寝屋川社協職員の日記

寝屋川市社会福祉協議会の活動の中で「心に残った出来事」「地域の活動」を書いています。

田井石津校区福祉委員会 日帰り研修会「白河総合支援学校見学研修」

今日、田井石津校区福祉委員会の福祉委員研修の一環として、日帰り研修会が行われました。
行先は、京都市立白河総合支援学校高等部・職業学科「産業総合科」に訪問させていただき、説明及び学校内見学をさせていただきました。
福祉委員は40名の参加

職業科とあって、高等部卒業後、企業に就職できるように様々な取組みを教職員、保護者、生徒自身も取り組んでいるお話をお聞きすることができました。学校の設立趣旨は、「京都市内に在住する発達に遅れのある生徒に対し、高等学校に準じた教育を行い、家庭生活、職業生活に必要な能力、態度を養い、社会自立を目指す教育を行う」と書いていました。趣旨に書かれているとおりの実践を歩んできた様子が校長先生からのお話からも伝わってきました。
3年間の学校生活の中で企業での、インターンシップ、体験実習、職場実習を平均28週間おこなっているとの報告もあり、学校内だけでなく、積極的に地域に出て、社会体験を行いながら、卒業後の社会生活への力を育む教育実践をされていました。

職場実習を受けれていただくため、保護者と教職員が一緒に企業訪問をされたり、学校内に地域の方々、外部の専門家の方々に入っていただいたりしながら、学校生活を通じて社会との接点を多く取り入れているように見えました。

研修をさせていただいている時も、隣の部屋では、地域の高齢者の方が「体操教室」として利用され、そこに補助スタッフとして、生徒も参加し、インストラクターと一緒に高齢者の方々と関わっていました。(この教室がはじまったきっかけは、地域包括支援センターの職員が高齢者向けの教室を提供してもらいたいとの声掛けがきっかけだったそうです。)

高齢者と生徒がふれあう中で、生徒のコミュニケーション力が高まり、参加する高齢者の方も喜んでるという話を見学中に校長先生から教えていただきました。地域コミュニケーションとして、体操教室以外に、地域に開放した喫茶サービス、地域社会に貢献するための清掃活動など積極的に取り入れているそうです。

また、職業科としてのコースには、食品加工「パン、焼き菓子の製造」、農園芸、情報印刷などがあり、どれも実践的で、パンは、学校内にある喫茶室で販売し、地域の方々は買いにきたり、農園芸では、収穫した野菜などを地域で販売しているそうです。また印刷は、名刺やチラシなどの注文を受け、作成し販売しているそうです。

見学が終わってからは、質問時間としていろいろと福祉委員から質問がありました。企業開拓の難しさ、職場内での理解など・・・・その中で、ある福祉委員からは、仕事での体験談として、実際に職場に数名の知的障がいの方と一緒に仕事した、一緒に仕事をする中で職員一人一人が優しくなれた。という経験談がありました。参加された福祉委員のみなさん、いろいろな気づきがあったかたと思います。

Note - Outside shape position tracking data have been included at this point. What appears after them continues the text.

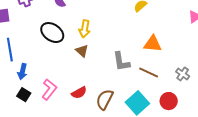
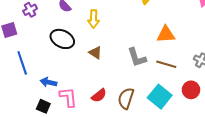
yellow arrow: (85, 29) -> (94, 19), moved
blue arrow: (22, 72) -> (48, 82), moved, turned 98
pink L-shape: (49, 89) -> (68, 97), turned -35

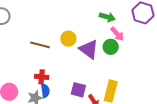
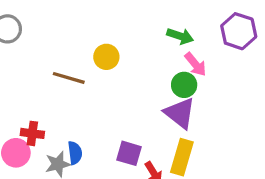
yellow circle: (68, 39) -> (106, 57), moved
purple triangle: (89, 49) -> (180, 113), moved
red cross: (42, 77) -> (32, 133), moved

校長先生からの話で印象に残ったのは、「学校での失敗は経験になる。社会にでて失敗しないようにたくさんの経験をさせたい。」「就職することが、目的ではなく社会にでて自立した生活を送れるように支援したい、生徒自身にも社会に出て困ったときに学校だけでなく相談できる機関、団体を知ってもらうためにも、地域、企業、専門機関とネットワークを作っている。」「学校にどんどん地域の人、外部の人に入ってもらいたい」「学校生活、職業体験などを通じて、コミュニケーション力、社会でのルール、ビジネスマナーを学んでもらいたい」という話は印象に残りました。

障がいのある方へのサポートとしての話だけでなく、今、学校教育での実践と共通している話でした。校区福祉委員会は、地域の小中学校と様々な形で関わっています。今回の研修でのお話は、地域の学校とつながる意義と重なる話だと感じました。

白河総合支援学校の教職員のみなさま、ありがとうございました。